DATA TO PROCESS:

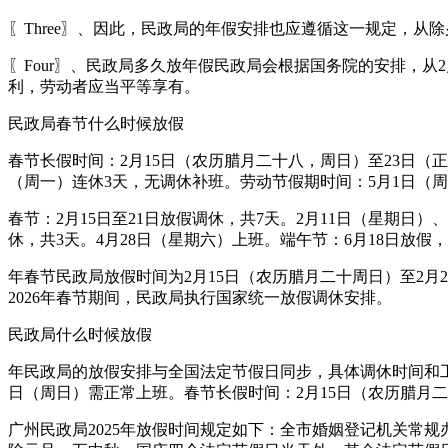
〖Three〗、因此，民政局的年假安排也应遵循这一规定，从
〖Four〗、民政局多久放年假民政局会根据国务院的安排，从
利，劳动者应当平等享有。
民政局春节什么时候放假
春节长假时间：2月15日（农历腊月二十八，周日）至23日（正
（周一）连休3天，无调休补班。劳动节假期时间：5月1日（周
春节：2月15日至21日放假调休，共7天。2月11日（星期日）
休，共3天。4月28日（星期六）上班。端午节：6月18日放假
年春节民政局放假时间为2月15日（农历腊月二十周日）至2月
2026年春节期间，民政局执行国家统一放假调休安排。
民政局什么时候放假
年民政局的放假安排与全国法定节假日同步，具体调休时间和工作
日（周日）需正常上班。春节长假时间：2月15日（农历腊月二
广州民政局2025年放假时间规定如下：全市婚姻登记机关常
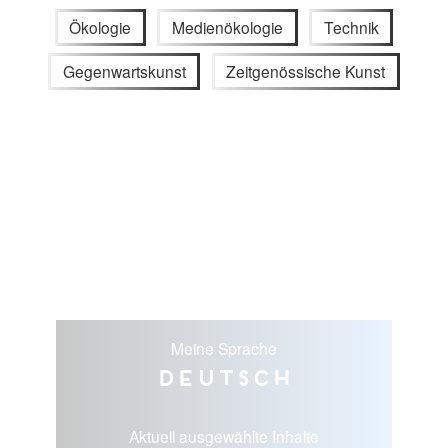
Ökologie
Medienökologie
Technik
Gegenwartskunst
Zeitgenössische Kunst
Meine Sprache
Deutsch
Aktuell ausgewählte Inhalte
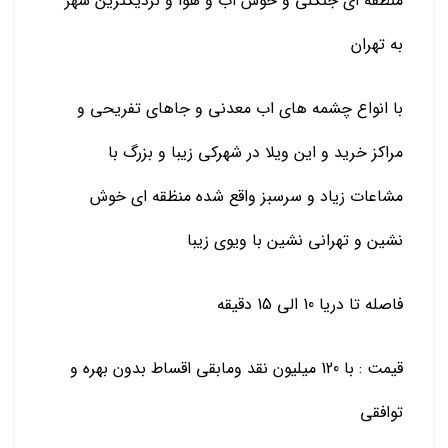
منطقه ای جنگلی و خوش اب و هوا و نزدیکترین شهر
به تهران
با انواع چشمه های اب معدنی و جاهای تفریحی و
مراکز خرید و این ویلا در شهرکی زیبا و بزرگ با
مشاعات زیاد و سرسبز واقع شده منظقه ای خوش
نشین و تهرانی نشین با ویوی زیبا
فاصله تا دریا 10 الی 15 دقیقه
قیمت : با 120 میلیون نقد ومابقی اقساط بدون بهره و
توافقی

ASSIGNMENT: Transcribe each line of the material above verbatim, but do not include the images.

RESPONSE:
〖Three〗、因此，民政局的年假安排也应遵循这一规定，从
〖Four〗、民政局多久放年假民政局会根据国务院的安排，从
利，劳动者应当平等享有。
民政局春节什么时候放假
春节长假时间：2月15日（农历腊月二十八，周日）至23日（正
（周一）连休3天，无调休补班。劳动节假期时间：5月1日（周
春节：2月15日至21日放假调休，共7天。2月11日（星期日）
休，共3天。4月28日（星期六）上班。端午节：6月18日放假
年春节民政局放假时间为2月15日（农历腊月二十周日）至2月
2026年春节期间，民政局执行国家统一放假调休安排。
民政局什么时候放假
年民政局的放假安排与全国法定节假日同步，具体调休时间和工作
日（周日）需正常上班。春节长假时间：2月15日（农历腊月二
广州民政局2025年放假时间规定如下：全市婚姻登记机关常
Ökologie
Medienökologie
Technik
Gegenwartskunst
Zeitgenössische Kunst
Meine Sprache
Deutsch
Aktuell ausgewählte Inhalte
منطقه ای جنگلی و خوش اب و هوا و نزدیکترین شهر
به تهران
با انواع چشمه های اب معدنی و جاهای تفریحی و
مراکز خرید و این ویلا در شهرکی زیبا و بزرگ با
مشاعات زیاد و سرسبز واقع شده منظقه ای خوش
نشین و تهرانی نشین با ویوی زیبا
فاصله تا دریا 10 الی 15 دقیقه
قیمت : با 120 میلیون نقد ومابقی اقساط بدون بهره و
توافقی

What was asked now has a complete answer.